TCAS (Traffic Collision Avoidance System) forms one of the crucial safety pillars in air traffic management. It has been designed to detect near mid-air collisions, provide advisories to the pilot and, ultimately, reduce the incidence of mid-air collisions between aircraft. Increasing traffic demands and the forthcoming use of drones in non-segregated air space poses novel evaluation challenges to TCAS. Important limitations of existing TCAS models are: that their model is specified through their computer code only, that uncertainties are not or only partially captured, and the difficulty in incorporating model changes in interactions with novel airspace users. These findings motivated the development of an agent-based modelling and simulation approach that takes various uncertainties well into account.

The core development consists of a mathematical model of TCAS II specifications according to the internationally accepted operational performance standards of TCAS II and airborne collision avoidance system (ACAS). This model has been completed with other agents and their interactions, has been implemented in MATLAB, and has been validated against EUROCONTROL’s deterministic TCAS simulation model InCAS.

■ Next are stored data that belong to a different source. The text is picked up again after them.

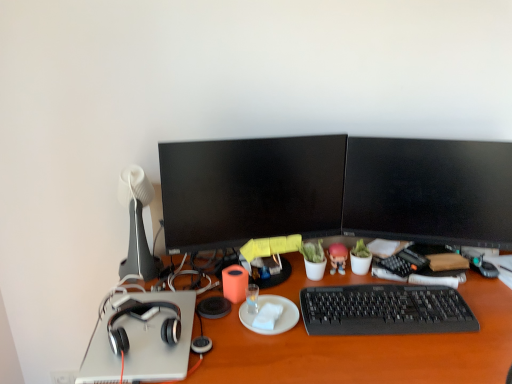 Question: From the image's perspective, is orange matte cup at center over black glossy monitor at center, which is counted as the 1th television, starting from the left?

Choices:
 (A) yes
 (B) no

Answer: (B)

Question: Is orange matte cup at center in contact with black glossy monitor at center, which is counted as the 1th television, starting from the left?

Choices:
 (A) yes
 (B) no

Answer: (B)

Question: Is orange matte cup at center looking in the opposite direction of black glossy monitor at center, the second television when ordered from right to left?

Choices:
 (A) yes
 (B) no

Answer: (B)

Question: Is orange matte cup at center positioned in front of black glossy monitor at center, which is counted as the 1th television, starting from the left?

Choices:
 (A) no
 (B) yes

Answer: (A)

Question: Are orange matte cup at center and black glossy monitor at center, which is counted as the 1th television, starting from the left, far apart?

Choices:
 (A) yes
 (B) no

Answer: (B)

Question: Considering the positions of orange matte cup at center and white matte lamp at left in the image, is orange matte cup at center bigger or smaller than white matte lamp at left?

Choices:
 (A) small
 (B) big

Answer: (A)

Question: Do you think orange matte cup at center is within white matte lamp at left, or outside of it?

Choices:
 (A) outside
 (B) inside

Answer: (A)

Question: From a real-world perspective, is orange matte cup at center above or below white matte lamp at left?

Choices:
 (A) above
 (B) below

Answer: (B)

Question: Is orange matte cup at center wider or thinner than white matte lamp at left?

Choices:
 (A) thin
 (B) wide

Answer: (A)

Question: Based on their sizes in the image, would you say black matte headphones at left is bigger or smaller than white matte plate at center?

Choices:
 (A) small
 (B) big

Answer: (B)

Question: From their relative heights in the image, would you say black matte headphones at left is taller or shorter than white matte plate at center?

Choices:
 (A) tall
 (B) short

Answer: (A)

Question: From a real-world perspective, is black matte headphones at left above or below white matte plate at center?

Choices:
 (A) below
 (B) above

Answer: (A)

Question: Would you say black matte headphones at left is inside or outside white matte plate at center?

Choices:
 (A) outside
 (B) inside

Answer: (A)

Question: Based on their positions, is white matte plate at center located to the left or right of black matte headphones at left?

Choices:
 (A) right
 (B) left

Answer: (A)

Question: From a real-world perspective, relative to black matte headphones at left, is white matte plate at center vertically above or below?

Choices:
 (A) above
 (B) below

Answer: (B) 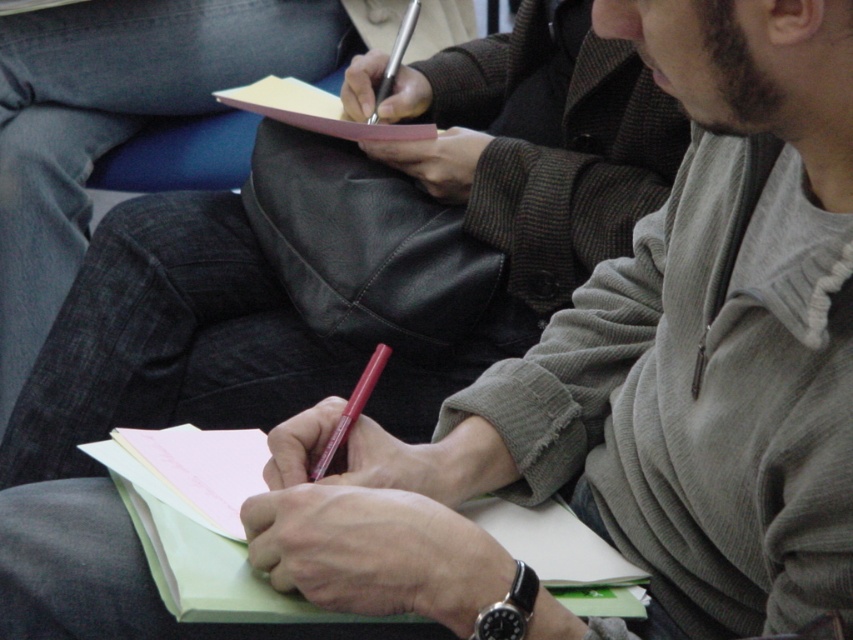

The novel TCAS model considers the following uncertainties: errors in relative position measurements, errors in own rate of climb/descent estimates; variation in pilot response time; probability of reception of an interrogation response; variation in TCAS computation cycle. To assess the effect of these uncertainties on TCAS operations, several air traffic encounter scenarios are considered. For each scenario, rare event Monte Carlo simulations have been conducted. The results of the simulations show that the considered uncertainties may have a significant impact on the safety improvement by TCAS that often deviates from prior expectations. For example, the simulation results show that uncertainties may induce mid-air collisions in scenarios where continuation of the original aircraft flights would not have resulted in a mid-air collision. An overview of the results obtained will be given for current TCAS. In addition it will be explained what this means for future collision avoidance developments.